Provided information:
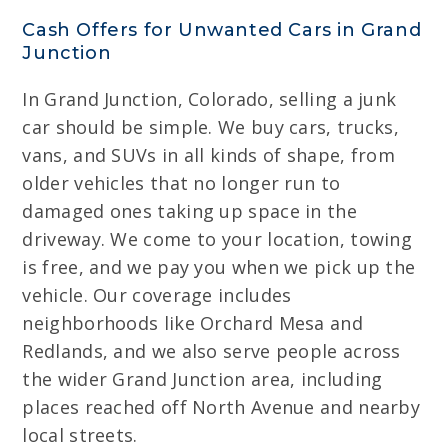
Cash Offers for Unwanted Cars in Grand
Junction
In Grand Junction, Colorado, selling a junk
car should be simple. We buy cars, trucks,
vans, and SUVs in all kinds of shape, from
older vehicles that no longer run to
damaged ones taking up space in the
driveway. We come to your location, towing
is free, and we pay you when we pick up the
vehicle. Our coverage includes
neighborhoods like Orchard Mesa and
Redlands, and we also serve people across
the wider Grand Junction area, including
places reached off North Avenue and nearby
local streets.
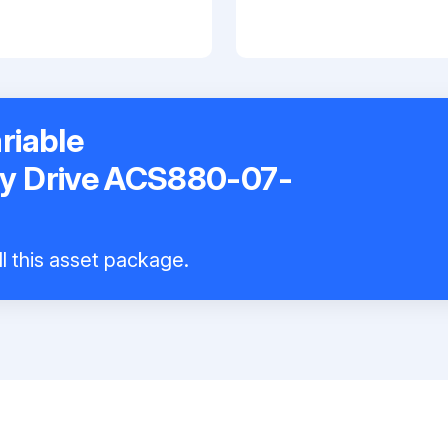
riable
y Drive ACS880-07-
ll this asset package.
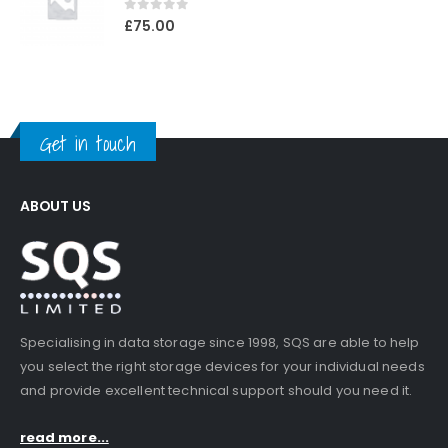
0
out of 5
£
75.00
Get in touch
ABOUT US
Specialising in data storage since 1998, SQS are able to help
you select the right storage devices for your individual needs
and provide excellent technical support should you need it.
read more...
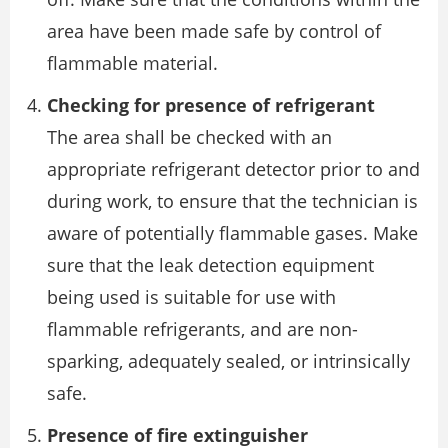
area have been made safe by control of
flammable material.
Checking for presence of refrigerant
The area shall be checked with an
appropriate refrigerant detector prior to and
during work, to ensure that the technician is
aware of potentially flammable gases. Make
sure that the leak detection equipment
being used is suitable for use with
flammable refrigerants, and are non-
sparking, adequately sealed, or intrinsically
safe.
Presence of fire extinguisher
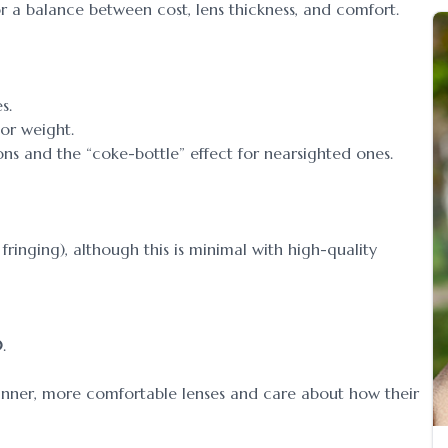
 a balance between cost, lens thickness, and comfort.
s.
 or weight.
ons and the “coke-bottle” effect for nearsighted ones.
ringing), although this is minimal with high-quality
0
.
inner, more comfortable lenses and care about how their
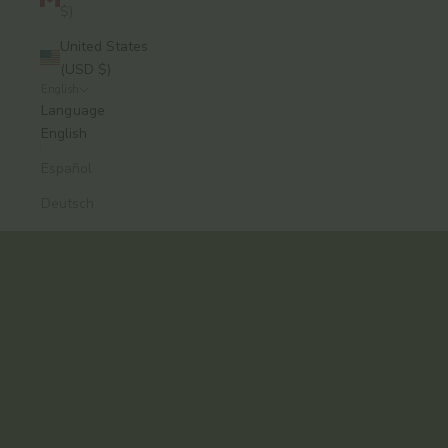
$)
United States
(USD $)
English
A modern approach to Ayurvedic skincare, from
Language
Brooklyn.
English
Formulas that work. Rituals you’ll keep.
Español
Explore the Collection
Deutsch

What needs to be done:
In the records above, locate every line with the string "that" and copy it.

Solution to this problem:
older vehicles that no longer run to
during work, to ensure that the technician is
sure that the leak detection equipment
Formulas that work. Rituals you’ll keep.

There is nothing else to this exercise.